▸ **WHAT YOU HAVE TO DO**
Exclude any images and output the remaining records exactly.

========================================

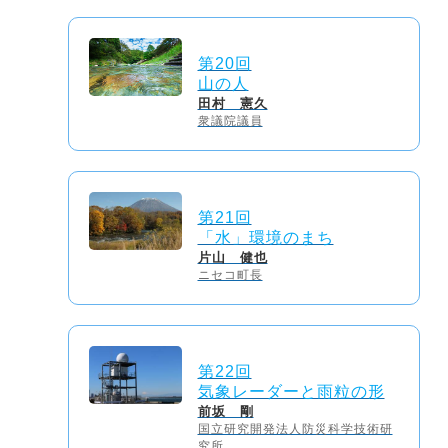
第20回
山の人
田村 憲久
衆議院議員
第21回
「水」環境のまち
片山 健也
ニセコ町長
第22回
気象レーダーと雨粒の形
前坂 剛
国立研究開発法人防災科学技術研
究所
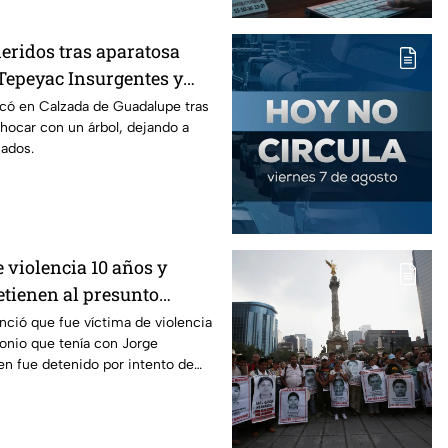
eridos tras aparatosa
Tepeyac Insurgentes y
a Juárez, mientras
có en Calzada de Guadalupe tras
chocar con un árbol, dejando a
nados.
 violencia 10 años y
etienen al presunto
so de Paula Fajardo
nció que fue víctima de violencia
onio que tenía con Jorge
en fue detenido por intento de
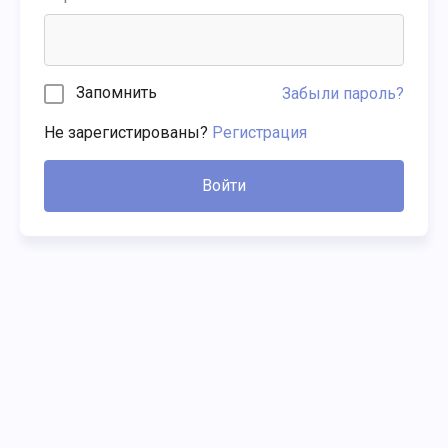
Запомнить
Забыли пароль?
Не зарегистированы?
Регистрация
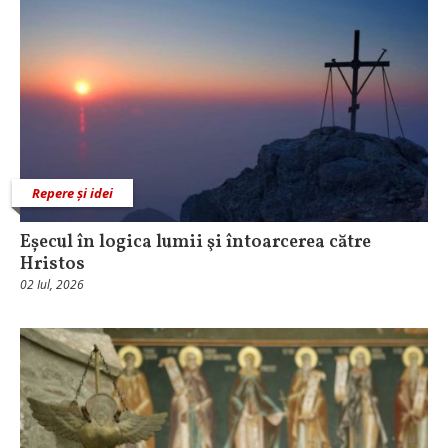
Repere și idei
Eșecul în logica lumii şi întoarcerea către
Hristos
02 Iul, 2026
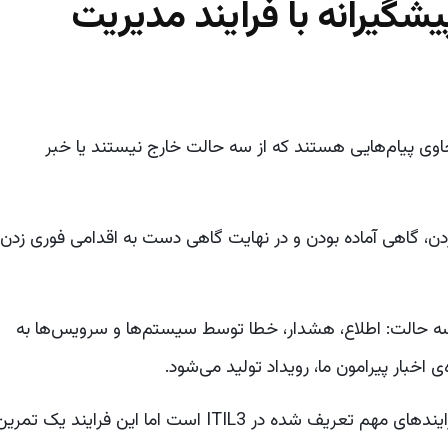
یرانه با فرایند مدیریت
وی پیام‌هایی هستند که از سه حالت خارج نیستند یا خبر
زدن، گاهی آماده بودن و در نهایت گاهی دست به اقدامی فوری زدن
ITI هم همین اخبار در سه حالت: اطلاع، هشدار، خطا توسط سیستم‌ها و سرویس‌ها به
ی اخبار پیرامون ما، رویداد تولید می‌شود.
مدیریت رویداد، در بخش عملیات خدمت و یکی از فرایندهای مهم تعریف شده در ITIL3 است اما این فرایند یک تمر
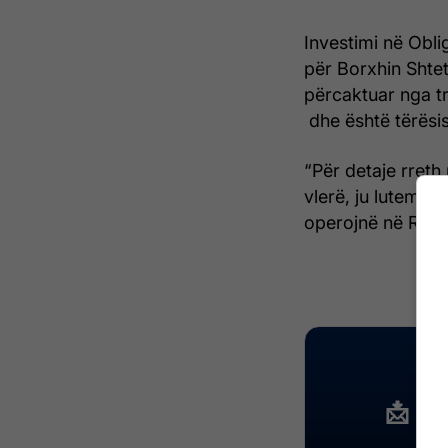
Investimi në Oblig
për Borxhin Shtet
përcaktuar nga tr
dhe është tërësish
“Për detaje rreth
vlerë, ju lutem 
operojnë në Repub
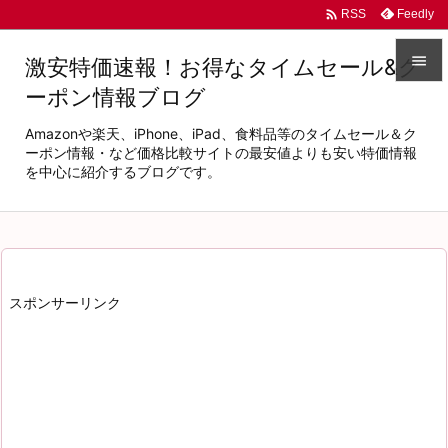

Feedly
RSS

激安特価速報！お得なタイムセール&ク
ーポン情報ブログ

メニュ
Amazonや楽天、iPhone、iPad、食料品等のタイムセール＆ク

ーポン情報・など価格比較サイトの最安値よりも安い特価情報
を中心に紹介するブログです。
サイド

前へ

次へ
スポンサーリンク

検索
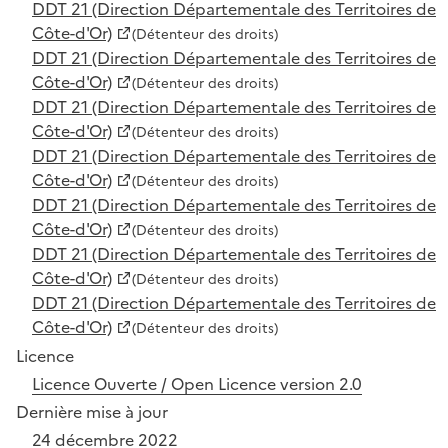
DDT 21 (Direction Départementale des Territoires de
Côte-d'Or)
(Détenteur des droits)
DDT 21 (Direction Départementale des Territoires de
Côte-d'Or)
(Détenteur des droits)
DDT 21 (Direction Départementale des Territoires de
Côte-d'Or)
(Détenteur des droits)
DDT 21 (Direction Départementale des Territoires de
Côte-d'Or)
(Détenteur des droits)
DDT 21 (Direction Départementale des Territoires de
Côte-d'Or)
(Détenteur des droits)
DDT 21 (Direction Départementale des Territoires de
Côte-d'Or)
(Détenteur des droits)
DDT 21 (Direction Départementale des Territoires de
Côte-d'Or)
(Détenteur des droits)
Licence
Licence Ouverte / Open Licence version 2.0
Dernière mise à jour
24 décembre 2022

========================================

▸ **EXERCISE OUTPUT**
第20回
山の人
田村 憲久
衆議院議員
第21回
「水」環境のまち
片山 健也
ニセコ町長
第22回
気象レーダーと雨粒の形
前坂 剛
国立研究開発法人防災科学技術研
究所
eridos tras aparatosa
Tepeyac Insurgentes y
a Juárez, mientras
có en Calzada de Guadalupe tras
chocar con un árbol, dejando a
nados.
 violencia 10 años y
etienen al presunto
so de Paula Fajardo
nció que fue víctima de violencia
onio que tenía con Jorge
en fue detenido por intento de
Запомнить
Забыли пароль?
Не зарегистированы?
Регистрация
Repere și idei
Eșecul în logica lumii şi întoarcerea către
Hristos
02 Iul, 2026
یرانه با فرایند مدیریت
وی پیام‌هایی هستند که از سه حالت خارج نیستند یا خبر
زدن، گاهی آماده بودن و در نهایت گاهی دست به اقدامی فوری زدن
ITI هم همین اخبار در سه حالت: اطلاع، هشدار، خطا توسط سیستم‌ها و سرویس‌ها به
ی اخبار پیرامون ما، رویداد تولید می‌شود.
مدیریت رویداد، در بخش عملیات خدمت و یکی از فرایندهای مهم تعریف شده در ITIL3 است اما این فرایند یک تمر
Investimi në Oblig
për Borxhin Shtet
përcaktuar nga tr
dhe është tërësish
“Për detaje rreth
vlerë, ju lutem 
operojnë në Repub

Feedly
RSS

激安特価速報！お得なタイムセール&ク
ーポン情報ブログ

メニュ
Amazonや楽天、iPhone、iPad、食料品等のタイムセール＆ク

ーポン情報・など価格比較サイトの最安値よりも安い特価情報
を中心に紹介するブログです。
サイド

前へ

次へ
スポンサーリンク

検索
DDT 21 (Direction Départementale des Territoires de
Côte-d'Or)
(Détenteur des droits)
DDT 21 (Direction Départementale des Territoires de
Côte-d'Or)
(Détenteur des droits)
DDT 21 (Direction Départementale des Territoires de
Côte-d'Or)
(Détenteur des droits)
DDT 21 (Direction Départementale des Territoires de
Côte-d'Or)
(Détenteur des droits)
DDT 21 (Direction Départementale des Territoires de
Côte-d'Or)
(Détenteur des droits)
DDT 21 (Direction Départementale des Territoires de
Côte-d'Or)
(Détenteur des droits)
DDT 21 (Direction Départementale des Territoires de
Côte-d'Or)
(Détenteur des droits)
Licence
Licence Ouverte / Open Licence version 2.0
Dernière mise à jour
24 décembre 2022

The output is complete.